Dataset extract:
↓
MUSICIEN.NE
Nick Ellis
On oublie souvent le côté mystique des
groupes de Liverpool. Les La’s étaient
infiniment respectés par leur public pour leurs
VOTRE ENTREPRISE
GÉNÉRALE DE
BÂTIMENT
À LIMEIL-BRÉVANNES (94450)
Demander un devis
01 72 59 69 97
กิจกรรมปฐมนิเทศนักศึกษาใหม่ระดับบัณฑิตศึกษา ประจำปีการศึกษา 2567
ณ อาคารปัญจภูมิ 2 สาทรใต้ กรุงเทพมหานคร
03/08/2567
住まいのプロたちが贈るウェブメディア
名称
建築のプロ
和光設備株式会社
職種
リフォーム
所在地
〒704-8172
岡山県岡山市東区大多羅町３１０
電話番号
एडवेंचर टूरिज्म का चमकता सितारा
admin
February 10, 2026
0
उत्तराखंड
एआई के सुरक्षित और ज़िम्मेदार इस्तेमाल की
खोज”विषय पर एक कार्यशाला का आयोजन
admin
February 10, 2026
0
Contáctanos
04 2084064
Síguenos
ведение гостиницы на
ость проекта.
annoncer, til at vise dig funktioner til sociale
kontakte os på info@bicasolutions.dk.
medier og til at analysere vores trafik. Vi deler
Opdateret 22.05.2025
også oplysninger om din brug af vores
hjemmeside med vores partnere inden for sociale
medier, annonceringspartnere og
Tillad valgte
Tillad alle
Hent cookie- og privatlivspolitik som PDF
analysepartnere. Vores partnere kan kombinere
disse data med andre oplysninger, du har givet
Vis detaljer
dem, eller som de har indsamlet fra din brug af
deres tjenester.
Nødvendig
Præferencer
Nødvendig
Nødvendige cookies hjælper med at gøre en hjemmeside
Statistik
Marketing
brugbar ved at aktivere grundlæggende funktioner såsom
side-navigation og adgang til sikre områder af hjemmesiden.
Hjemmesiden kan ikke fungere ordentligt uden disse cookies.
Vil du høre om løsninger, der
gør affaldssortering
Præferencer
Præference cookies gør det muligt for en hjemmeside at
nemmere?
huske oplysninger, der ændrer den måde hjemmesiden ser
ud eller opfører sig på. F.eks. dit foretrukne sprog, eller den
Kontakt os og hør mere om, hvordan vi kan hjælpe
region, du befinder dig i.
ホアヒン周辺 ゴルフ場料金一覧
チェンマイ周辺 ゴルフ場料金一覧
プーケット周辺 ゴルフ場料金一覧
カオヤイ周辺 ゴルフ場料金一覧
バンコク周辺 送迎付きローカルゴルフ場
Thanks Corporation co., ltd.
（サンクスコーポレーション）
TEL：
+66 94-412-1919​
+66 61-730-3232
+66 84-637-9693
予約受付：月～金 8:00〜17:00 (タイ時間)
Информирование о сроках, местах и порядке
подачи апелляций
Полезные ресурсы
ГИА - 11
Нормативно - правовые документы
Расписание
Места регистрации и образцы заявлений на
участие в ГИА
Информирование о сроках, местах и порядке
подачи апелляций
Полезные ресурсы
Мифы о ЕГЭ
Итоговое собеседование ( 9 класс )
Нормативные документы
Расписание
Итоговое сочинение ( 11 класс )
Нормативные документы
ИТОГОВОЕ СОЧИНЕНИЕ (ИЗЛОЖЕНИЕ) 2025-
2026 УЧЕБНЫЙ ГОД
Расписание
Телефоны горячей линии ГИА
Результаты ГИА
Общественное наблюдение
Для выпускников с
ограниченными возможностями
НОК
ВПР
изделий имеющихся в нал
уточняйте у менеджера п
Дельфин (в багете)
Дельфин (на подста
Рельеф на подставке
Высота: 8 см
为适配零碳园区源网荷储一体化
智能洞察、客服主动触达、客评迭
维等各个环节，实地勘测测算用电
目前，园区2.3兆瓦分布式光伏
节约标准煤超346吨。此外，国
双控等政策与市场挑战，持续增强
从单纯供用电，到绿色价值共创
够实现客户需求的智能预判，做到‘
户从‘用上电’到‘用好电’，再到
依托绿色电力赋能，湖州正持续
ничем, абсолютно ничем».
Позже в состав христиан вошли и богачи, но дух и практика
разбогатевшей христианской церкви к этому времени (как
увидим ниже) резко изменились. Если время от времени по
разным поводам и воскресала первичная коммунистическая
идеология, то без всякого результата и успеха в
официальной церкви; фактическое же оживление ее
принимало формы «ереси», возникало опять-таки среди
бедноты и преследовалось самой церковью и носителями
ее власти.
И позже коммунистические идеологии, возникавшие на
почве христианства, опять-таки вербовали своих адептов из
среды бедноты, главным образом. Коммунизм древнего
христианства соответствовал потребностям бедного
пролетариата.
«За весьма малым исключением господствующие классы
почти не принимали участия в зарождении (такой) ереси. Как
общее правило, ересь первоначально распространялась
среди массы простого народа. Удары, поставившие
↑
Problem requirements: Everything in the material above needs to be transcribed exactly.

Written response:
MUSICIEN.NE
Nick Ellis
On oublie souvent le côté mystique des
groupes de Liverpool. Les La’s étaient
infiniment respectés par leur public pour leurs
VOTRE ENTREPRISE
GÉNÉRALE DE
BÂTIMENT
À LIMEIL-BRÉVANNES (94450)
Demander un devis
01 72 59 69 97
กิจกรรมปฐมนิเทศนักศึกษาใหม่ระดับบัณฑิตศึกษา ประจำปีการศึกษา 2567
ณ อาคารปัญจภูมิ 2 สาทรใต้ กรุงเทพมหานคร
03/08/2567
住まいのプロたちが贈るウェブメディア
名称
建築のプロ
和光設備株式会社
職種
リフォーム
所在地
〒704-8172
岡山県岡山市東区大多羅町３１０
電話番号
एडवेंचर टूरिज्म का चमकता सितारा
admin
February 10, 2026
0
उत्तराखंड
एआई के सुरक्षित और ज़िम्मेदार इस्तेमाल की
खोज”विषय पर एक कार्यशाला का आयोजन
admin
February 10, 2026
0
Contáctanos
04 2084064
Síguenos
ведение гостиницы на
ость проекта.
annoncer, til at vise dig funktioner til sociale
kontakte os på info@bicasolutions.dk.
medier og til at analysere vores trafik. Vi deler
Opdateret 22.05.2025
også oplysninger om din brug af vores
hjemmeside med vores partnere inden for sociale
medier, annonceringspartnere og
Tillad valgte
Tillad alle
Hent cookie- og privatlivspolitik som PDF
analysepartnere. Vores partnere kan kombinere
disse data med andre oplysninger, du har givet
Vis detaljer
dem, eller som de har indsamlet fra din brug af
deres tjenester.
Nødvendig
Præferencer
Nødvendig
Nødvendige cookies hjælper med at gøre en hjemmeside
Statistik
Marketing
brugbar ved at aktivere grundlæggende funktioner såsom
side-navigation og adgang til sikre områder af hjemmesiden.
Hjemmesiden kan ikke fungere ordentligt uden disse cookies.
Vil du høre om løsninger, der
gør affaldssortering
Præferencer
Præference cookies gør det muligt for en hjemmeside at
nemmere?
huske oplysninger, der ændrer den måde hjemmesiden ser
ud eller opfører sig på. F.eks. dit foretrukne sprog, eller den
Kontakt os og hør mere om, hvordan vi kan hjælpe
region, du befinder dig i.
ホアヒン周辺 ゴルフ場料金一覧
チェンマイ周辺 ゴルフ場料金一覧
プーケット周辺 ゴルフ場料金一覧
カオヤイ周辺 ゴルフ場料金一覧
バンコク周辺 送迎付きローカルゴルフ場
Thanks Corporation co., ltd.
（サンクスコーポレーション）
TEL：
+66 94-412-1919​
+66 61-730-3232
+66 84-637-9693
予約受付：月～金 8:00〜17:00 (タイ時間)
Информирование о сроках, местах и порядке
подачи апелляций
Полезные ресурсы
ГИА - 11
Нормативно - правовые документы
Расписание
Места регистрации и образцы заявлений на
участие в ГИА
Информирование о сроках, местах и порядке
подачи апелляций
Полезные ресурсы
Мифы о ЕГЭ
Итоговое собеседование ( 9 класс )
Нормативные документы
Расписание
Итоговое сочинение ( 11 класс )
Нормативные документы
ИТОГОВОЕ СОЧИНЕНИЕ (ИЗЛОЖЕНИЕ) 2025-
2026 УЧЕБНЫЙ ГОД
Расписание
Телефоны горячей линии ГИА
Результаты ГИА
Общественное наблюдение
Для выпускников с
ограниченными возможностями
НОК
ВПР
изделий имеющихся в нал
уточняйте у менеджера п
Дельфин (в багете)
Дельфин (на подста
Рельеф на подставке
Высота: 8 см
为适配零碳园区源网荷储一体化
智能洞察、客服主动触达、客评迭
维等各个环节，实地勘测测算用电
目前，园区2.3兆瓦分布式光伏
节约标准煤超346吨。此外，国
双控等政策与市场挑战，持续增强
从单纯供用电，到绿色价值共创
够实现客户需求的智能预判，做到‘
户从‘用上电’到‘用好电’，再到
依托绿色电力赋能，湖州正持续
ничем, абсолютно ничем».
Позже в состав христиан вошли и богачи, но дух и практика
разбогатевшей христианской церкви к этому времени (как
увидим ниже) резко изменились. Если время от времени по
разным поводам и воскресала первичная коммунистическая
идеология, то без всякого результата и успеха в
официальной церкви; фактическое же оживление ее
принимало формы «ереси», возникало опять-таки среди
бедноты и преследовалось самой церковью и носителями
ее власти.
И позже коммунистические идеологии, возникавшие на
почве христианства, опять-таки вербовали своих адептов из
среды бедноты, главным образом. Коммунизм древнего
христианства соответствовал потребностям бедного
пролетариата.
«За весьма малым исключением господствующие классы
почти не принимали участия в зарождении (такой) ереси. Как
общее правило, ересь первоначально распространялась
среди массы простого народа. Удары, поставившие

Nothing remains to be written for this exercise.